Photo : Radio-Canada

À son avis, diminuer les quotas à certains endroits a pour effet de concentrer les efforts de pêche ailleurs, ce qui crée des dommages à long terme.

Même s’il comprend l’importance de protéger cette ressource, Mario Cormier se demande pourquoi le ministère n’envisage pas de s’attaquer à d’autres facteurs qui ont également des répercussions sur le niveau des stocks, comme les phoques qui s’en nourrissent.

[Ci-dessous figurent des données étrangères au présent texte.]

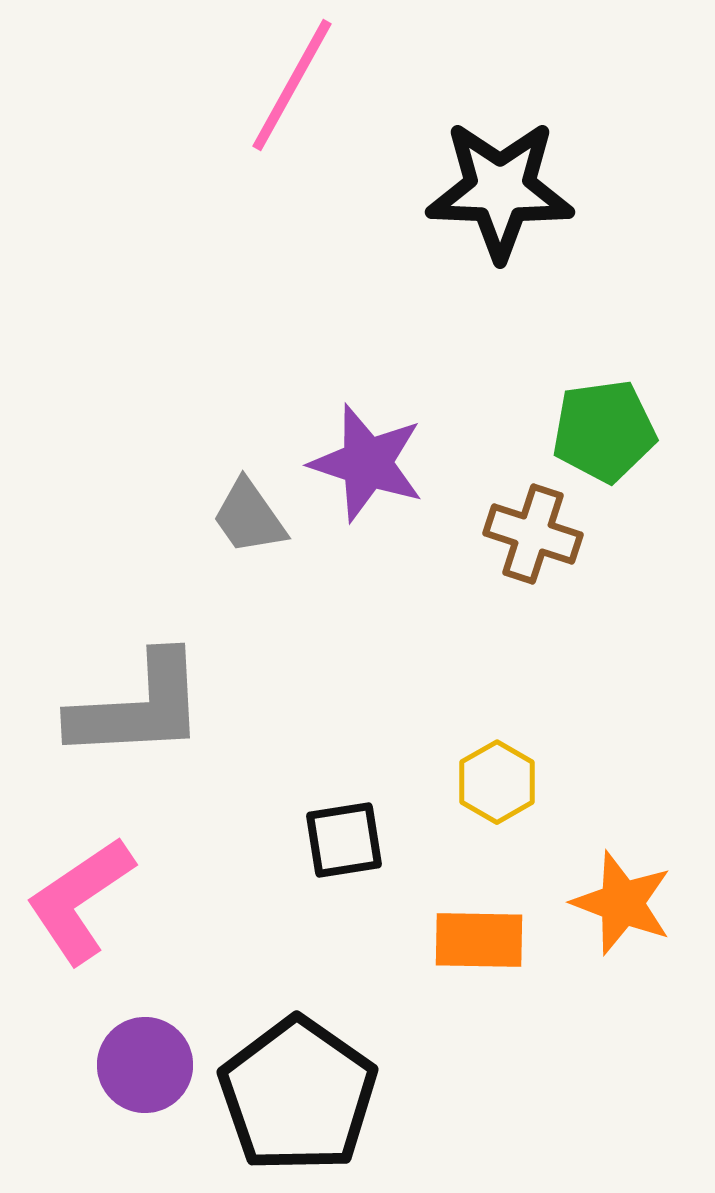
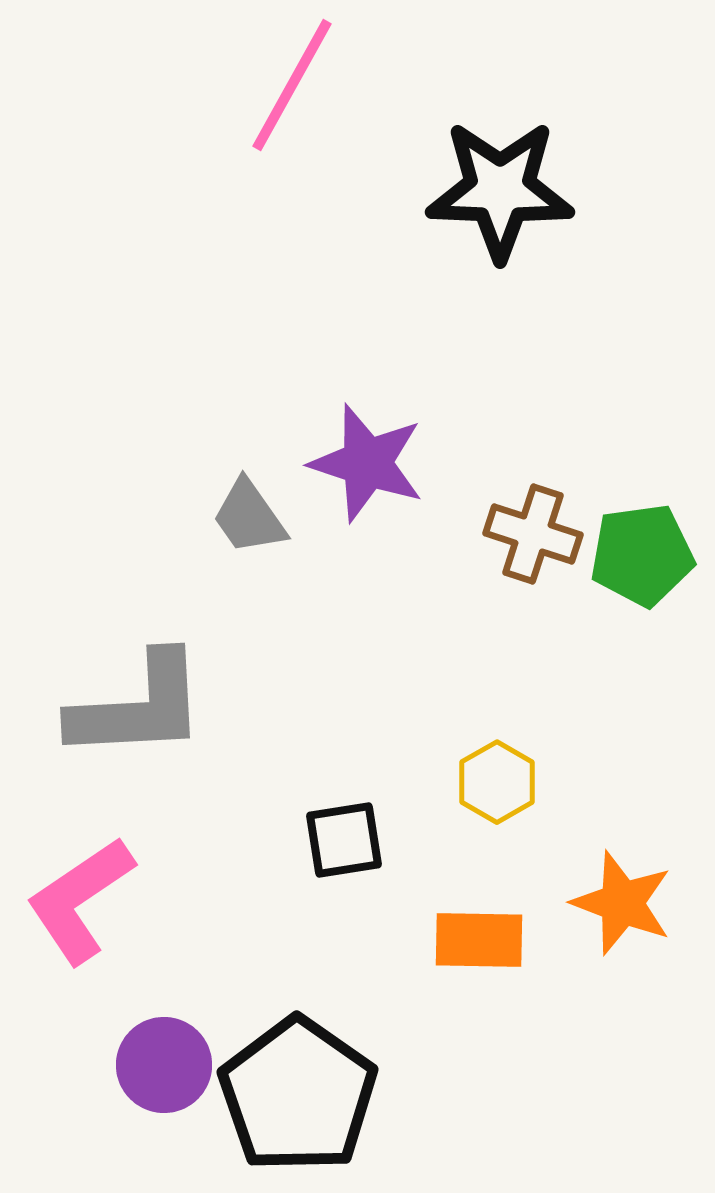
green pentagon: moved 38 px right, 124 px down
purple circle: moved 19 px right
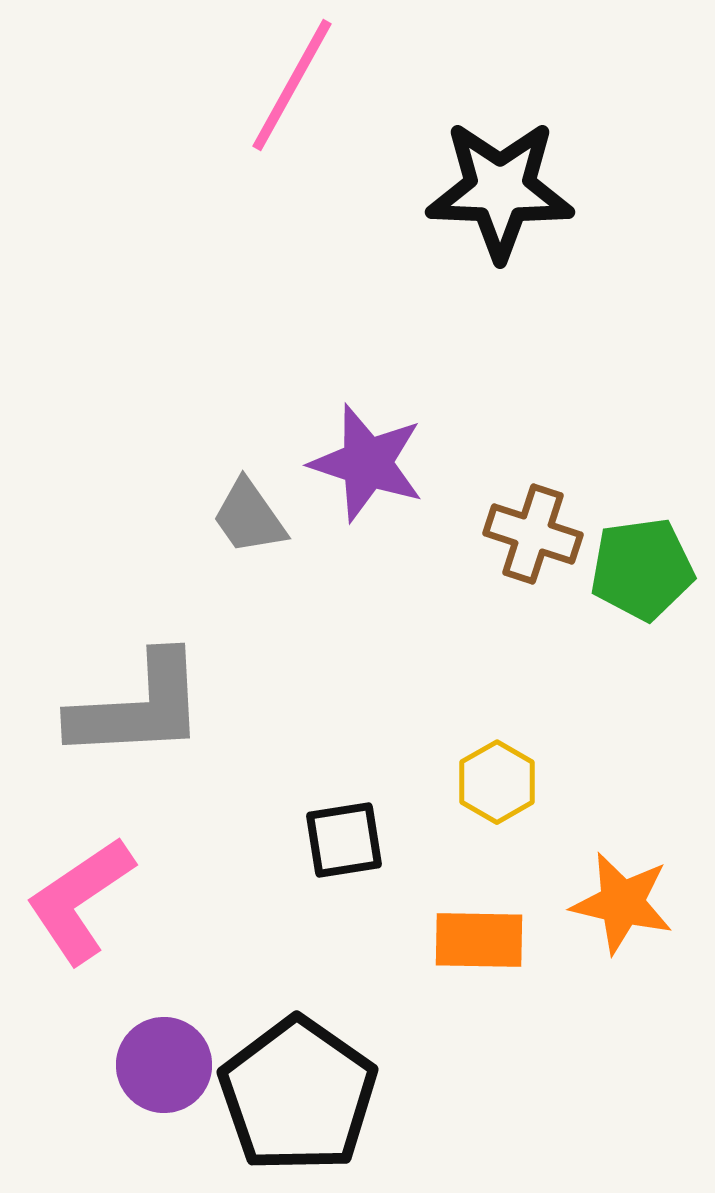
green pentagon: moved 14 px down
orange star: rotated 8 degrees counterclockwise
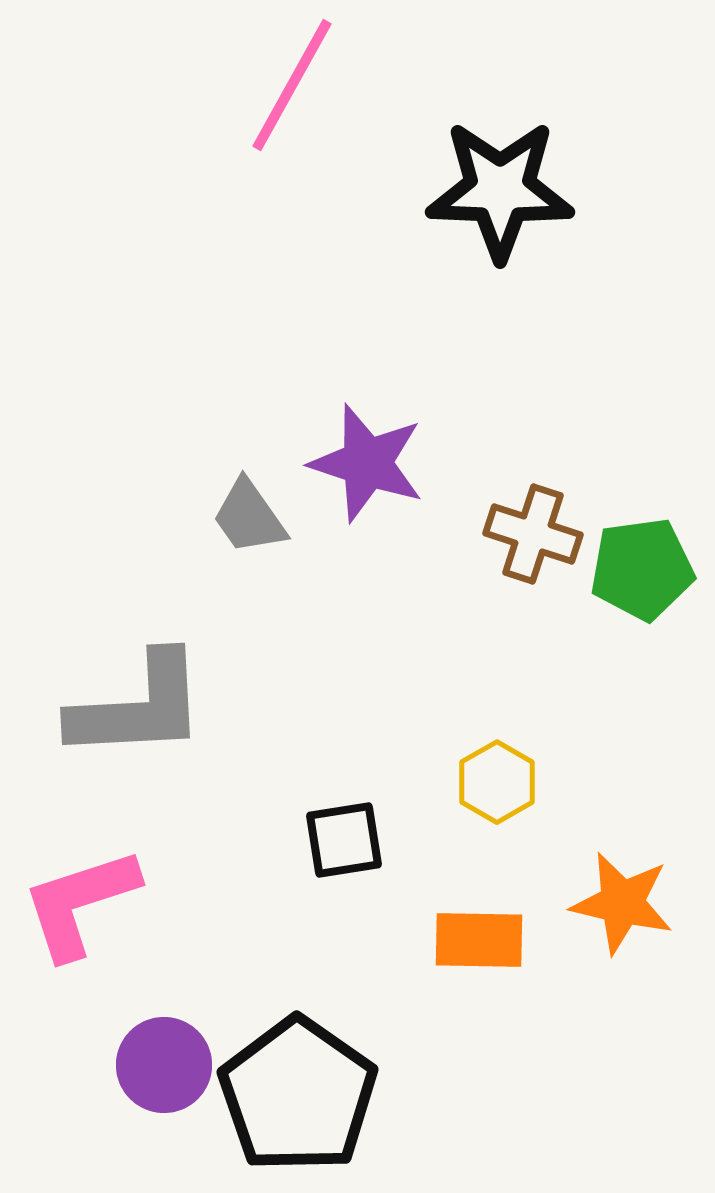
pink L-shape: moved 3 px down; rotated 16 degrees clockwise
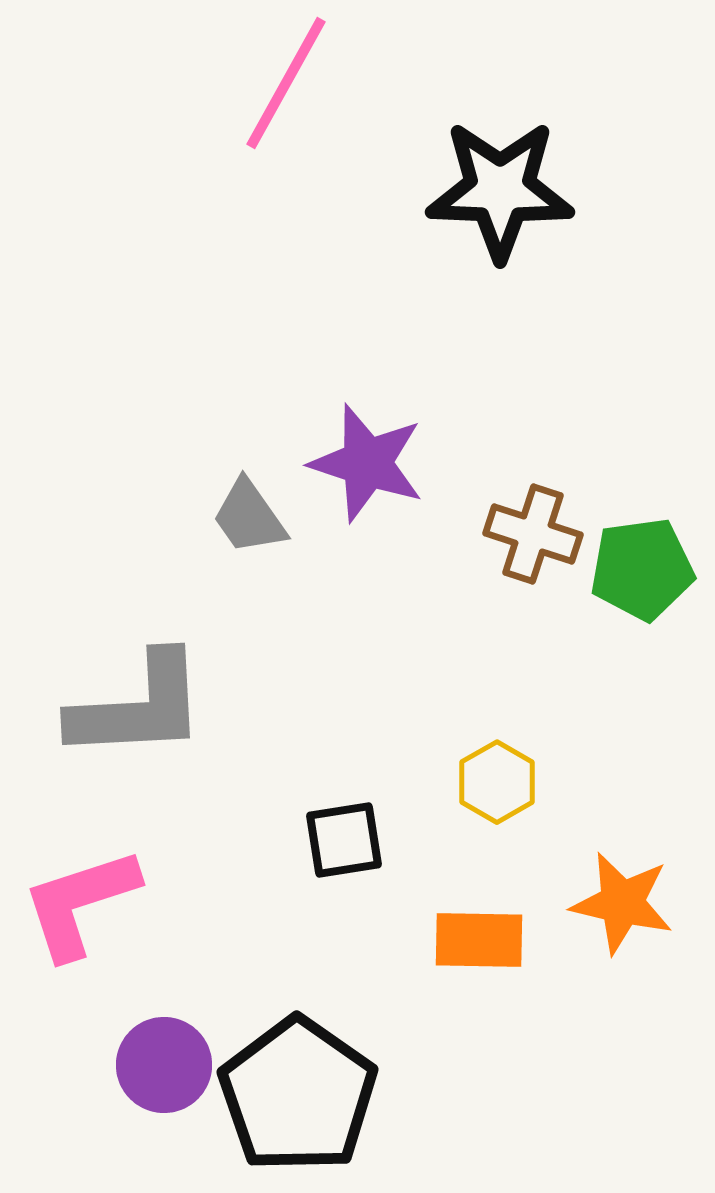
pink line: moved 6 px left, 2 px up
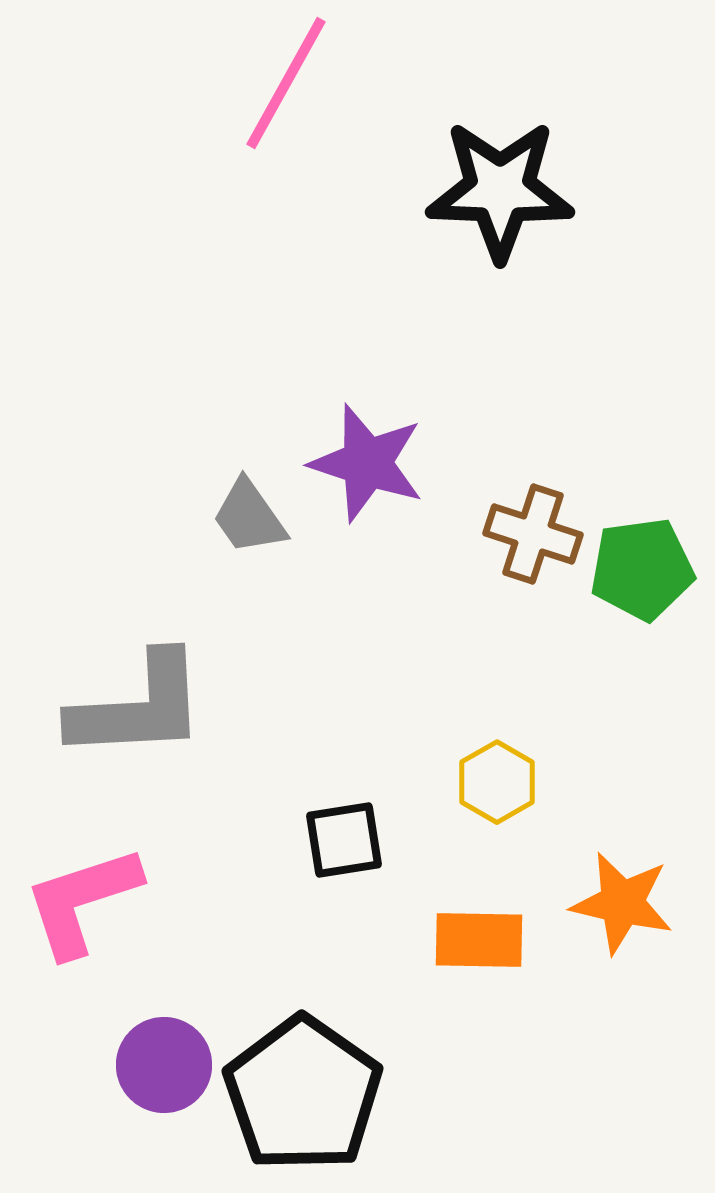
pink L-shape: moved 2 px right, 2 px up
black pentagon: moved 5 px right, 1 px up
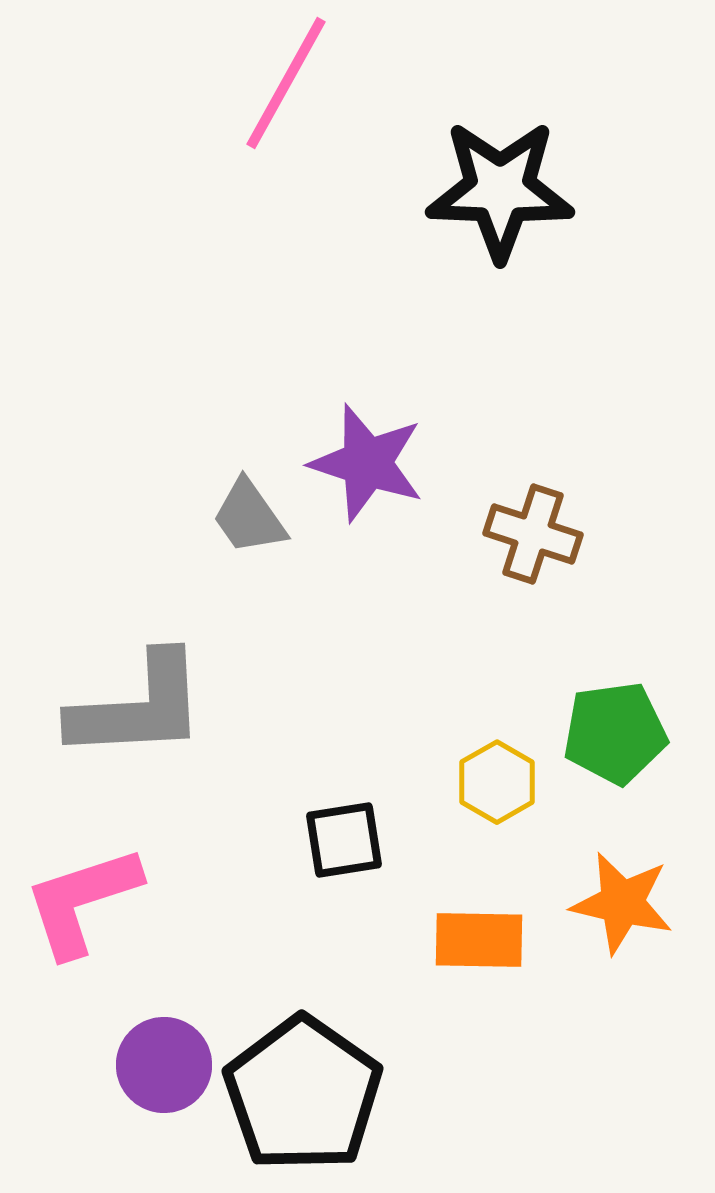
green pentagon: moved 27 px left, 164 px down
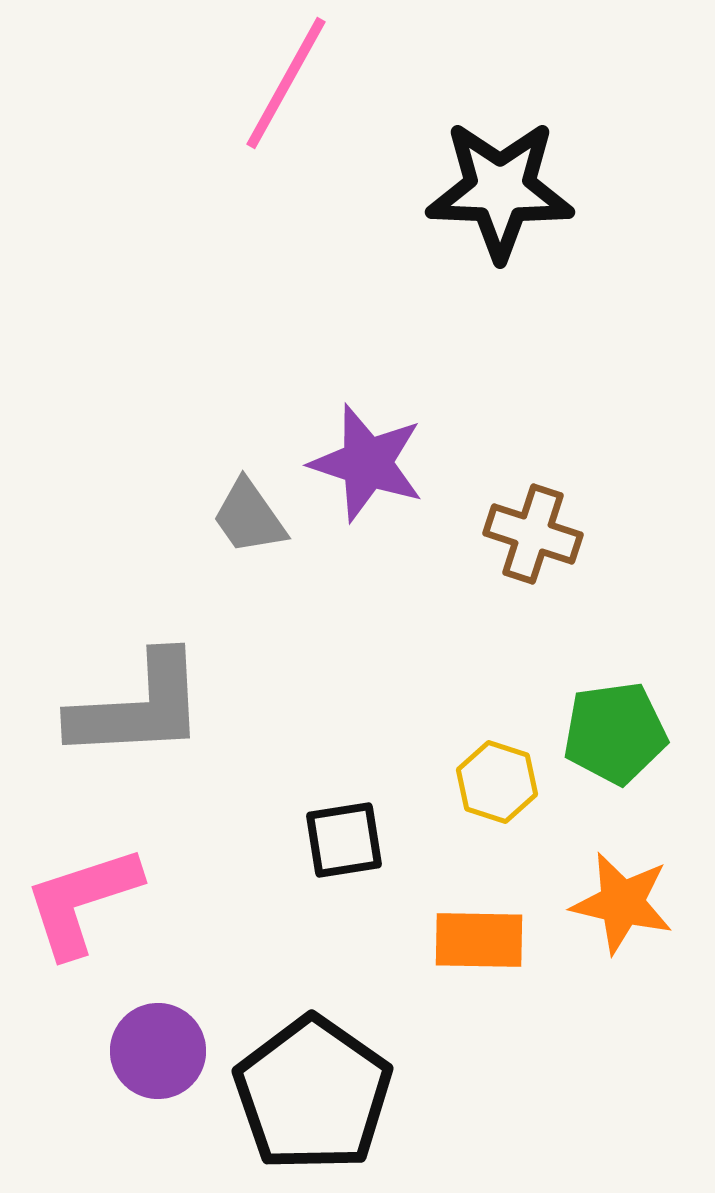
yellow hexagon: rotated 12 degrees counterclockwise
purple circle: moved 6 px left, 14 px up
black pentagon: moved 10 px right
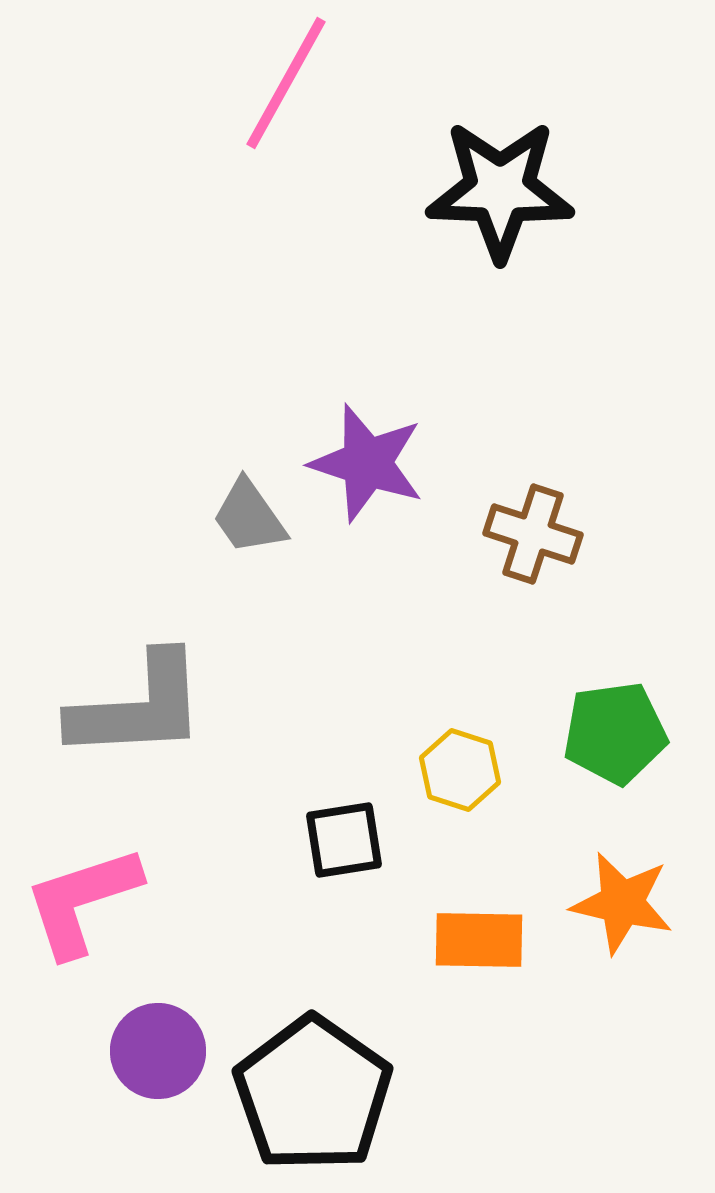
yellow hexagon: moved 37 px left, 12 px up
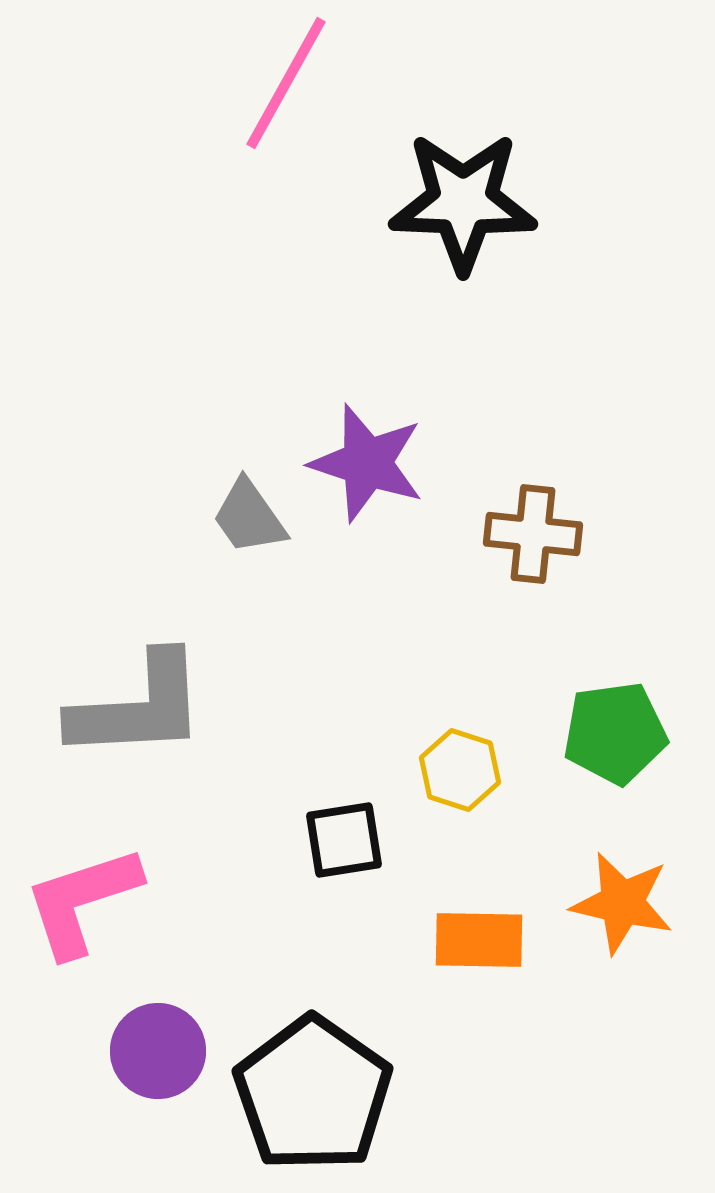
black star: moved 37 px left, 12 px down
brown cross: rotated 12 degrees counterclockwise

D’après lui, l’augmentation de la biomasse du phoque dans les dernières années à une incidence sur les stocks de hareng.

Néanmoins, la réduction des quotas de pêche n’est pas une réalité nouvelle. Il a l'habitude d'aller pêcher du poisson dans la Baie-des-Chaleurs, mais aussi au large des autres provinces de l'Atlantique, afin de respecter les limites imposées.

On essaye de prendre un petit peu à chaque région avec le petit peu qui reste pour qu'on puisse faire notre année, évoque-t-il.

Des quotas insuffisants, selon un groupe de protection

Océans Nord, un groupe de protection de la nature, est d’avis que le quota prescrit par Pêches et Océans ne va pas assez aller loin.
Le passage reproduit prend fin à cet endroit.